# Dreaming every night -- its getting REALLY fucking old



## shattered memories (Jul 19, 2012)

Ok technically we all dream every night, but for the past two months since this started, if I kept a journal I could tell you every dream I had for that time. Prior, I could barely recall my dreams and they only occurred maybe 3 times a week max. Since DP my mornings (waking up with despair and hopelessness) were so horrible it made me suicidal. Thankfully the worst gone but now I am annoyed and fearful more than anything else.

I read that that dreams are "dumping grounds" for unresolved emotional issues. For example, if someone gets you get mad...you yell at them or something. Action resolved. However, with DP and depression and there's nothing to "resolve" so the brain is trying to close the unresolved emotion loop in dreams but it cant. I would understand if my dream is about "solving" DP but its the most random shit. Last night I dreamt that I was baking a cake in a cooking competition (wtf?).

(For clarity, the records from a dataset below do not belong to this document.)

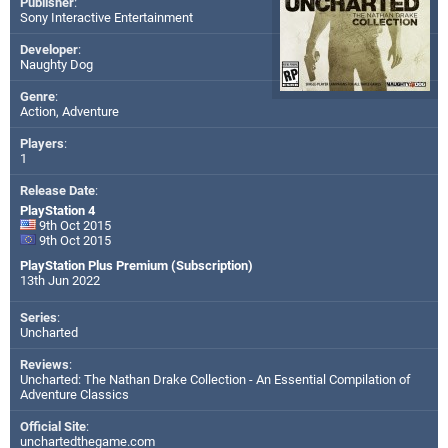
Publisher
:
Sony Interactive Entertainment
Developer
:
Naughty Dog
Genre
:
Action, Adventure
Players
:
1
Release Date
:
PlayStation 4
9th Oct 2015
9th Oct 2015
PlayStation Plus Premium (Subscription)
13th Jun 2022
Series
:
Uncharted
Reviews
:
Uncharted: The Nathan Drake Collection - An Essential Compilation of
Adventure Classics
Official Site
:
unchartedthegame.com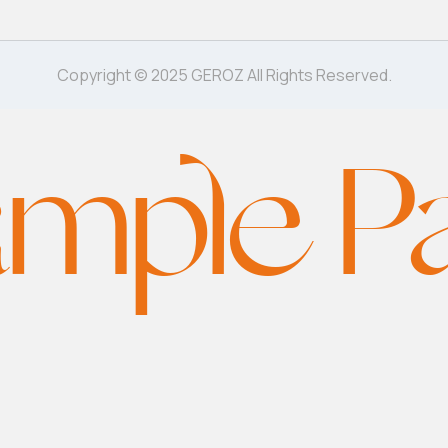
Copyright © 2025 GEROZ All Rights Reserved.
mple P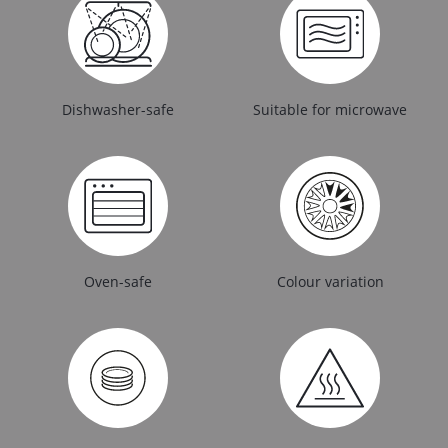
Dishwasher-safe
Suitable for microwave
Oven-safe
Colour variation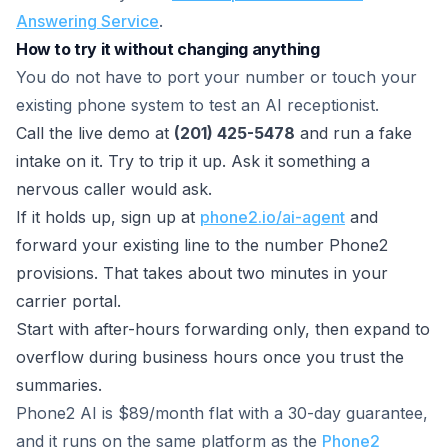
Answering Service
.
How to try it without changing anything
You do not have to port your number or touch your
existing phone system to test an AI receptionist.
Call the live demo at
(201) 425-5478
and run a fake
intake on it. Try to trip it up. Ask it something a
nervous caller would ask.
If it holds up, sign up at
phone2.io/ai-agent
and
forward your existing line to the number Phone2
provisions. That takes about two minutes in your
carrier portal.
Start with after-hours forwarding only, then expand to
overflow during business hours once you trust the
summaries.
Phone2 AI is $89/month flat with a 30-day guarantee,
and it runs on the same platform as the
Phone2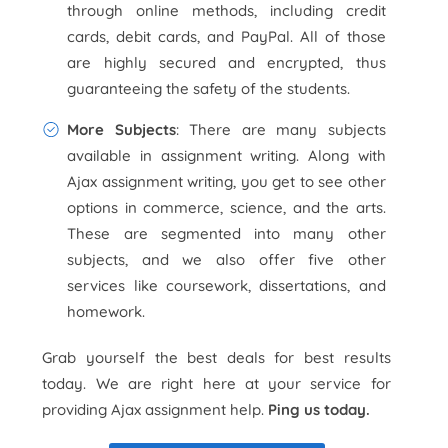
through online methods, including credit
cards, debit cards, and PayPal. All of those
are highly secured and encrypted, thus
guaranteeing the safety of the students.
More Subjects
: There are many subjects
available in assignment writing. Along with
Ajax assignment writing, you get to see other
options in commerce, science, and the arts.
These are segmented into many other
subjects, and we also offer five other
services like coursework, dissertations, and
homework.
Grab yourself the best deals for best results
today. We are right here at your service for
providing Ajax assignment help.
Ping us today.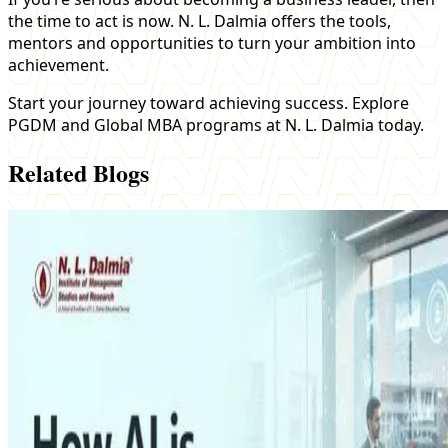
the time to act is now. N. L. Dalmia offers the tools,
mentors and opportunities to turn your ambition into
achievement.
Start your journey toward achieving success. Explore
PGDM and Global MBA programs at N. L. Dalmia today.
Related Blogs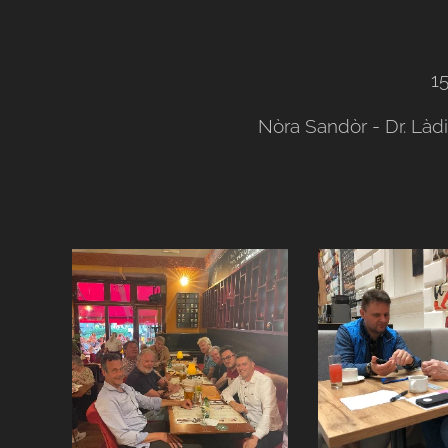
1
Nòra Sandòr - Dr. Làd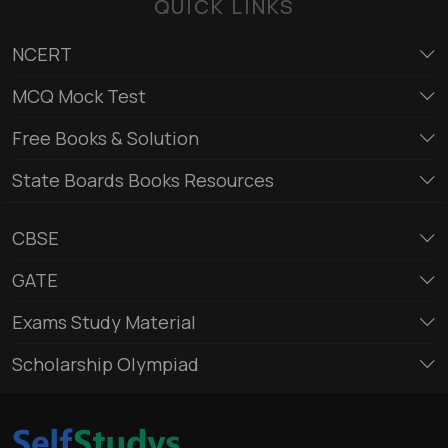
QUICK LINKS
NCERT
MCQ Mock Test
Free Books & Solution
State Boards Books Resources
CBSE
GATE
Exams Study Material
Scholarship Olympiad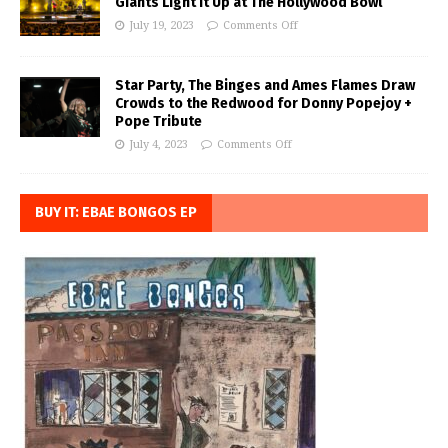
Giants Light it Up at The Hollywood Bowl
July 19, 2023
Comments Off
Star Party, The Binges and Ames Flames Draw
Crowds to the Redwood for Donny Popejoy +
Pope Tribute
July 4, 2023
Comments Off
BUY IT: EBAE BONGOS EP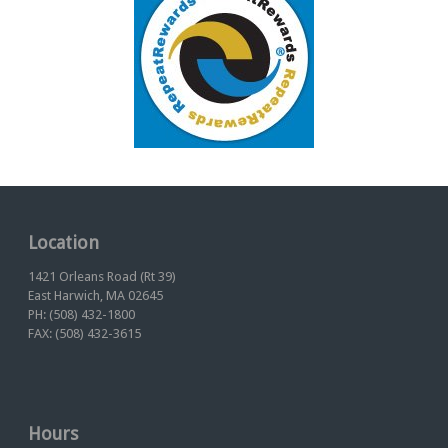
Location
1421 Orleans Road (Rt 39)
East Harwich, MA 02645
PH: (508) 432-1800
FAX: (508) 432-3615
Hours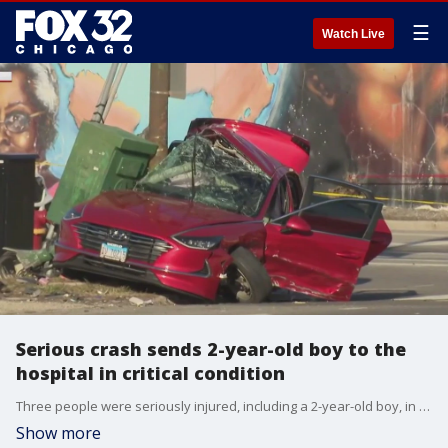
☰
Watch Live
Serious crash sends 2-year-old boy to the
hospital in critical condition
Three people were seriously injured, including a 2-year-old boy, in a crash that occurred in Gresham Monday afternoon.
Show more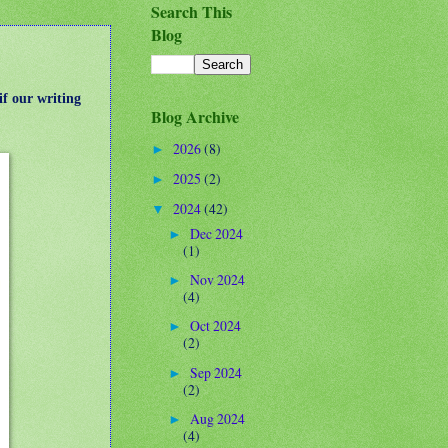
Search This
Blog
if our writing
Blog Archive
2026
(8)
►
2025
(2)
►
2024
(42)
▼
Dec 2024
►
(1)
Nov 2024
►
(4)
Oct 2024
►
(2)
Sep 2024
►
(2)
Aug 2024
►
(4)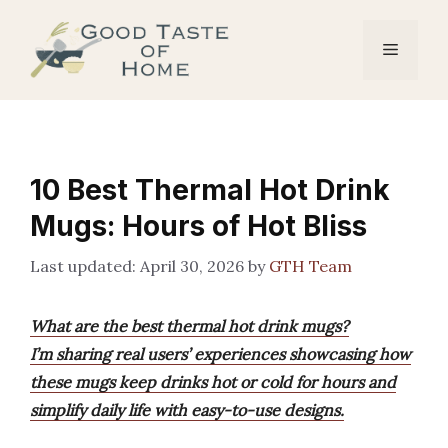
Skip
to
Menu
content
10 Best Thermal Hot Drink
Mugs: Hours of Hot Bliss
April 30, 2026
by
GTH Team
What are the best thermal hot drink mugs?
I’m sharing real users’ experiences showcasing how
these mugs keep drinks hot or cold for hours and
simplify daily life with easy-to-use designs.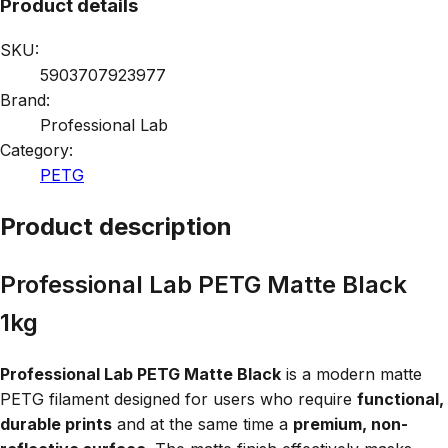
Product details
SKU:
5903707923977
Brand:
Professional Lab
Category:
PETG
Product description
Professional Lab PETG Matte Black
1kg
Professional Lab PETG Matte Black
is a modern matte
PETG filament designed for users who require
functional,
durable prints
and at the same time a
premium, non-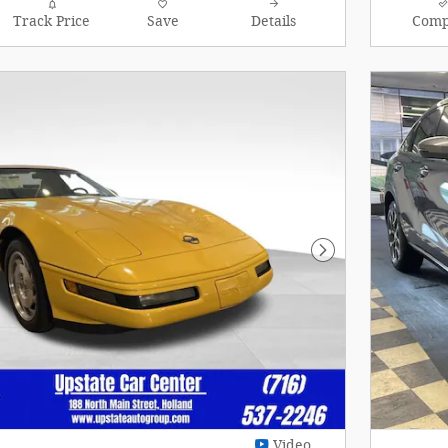
Track Price
Save
Details
Comp
Next Photo
Video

The worst part of this is that dreams are "paradoxical sleep" where the mind mimics functions of when you are awake. So therefore, Im dreaming way too fucking much...my mind is not getting enough rest which of course exacerbates the DP. And of course, when I wake up I feel am still dreaming. This feeling decreases in intensity after a couple hours but its still there all fucking day. The weird part is the evening is the time where im LEAST thinking about DP. I usually go to sleep actually feeling somewhat normal. I stay up late because those are the only times I can enjoy myself. I dunno...maybe there's an increase in serotonin levels or something when we get tired?

In conclusion, I think my excessive dreaming is really preventing me from recovering. It makes me feel trapped...it also makes me feel there is an underlying physical cause for this. I need to get medical tests soon to put my mind and ease...and if I find out Im dying, at least Ill have some closure. But I have no job so no insurance FML. I hate having to ask my parents for money because they do a lot for me already. Getting an MRI alone is like $2500+ and blood tests are expensive too.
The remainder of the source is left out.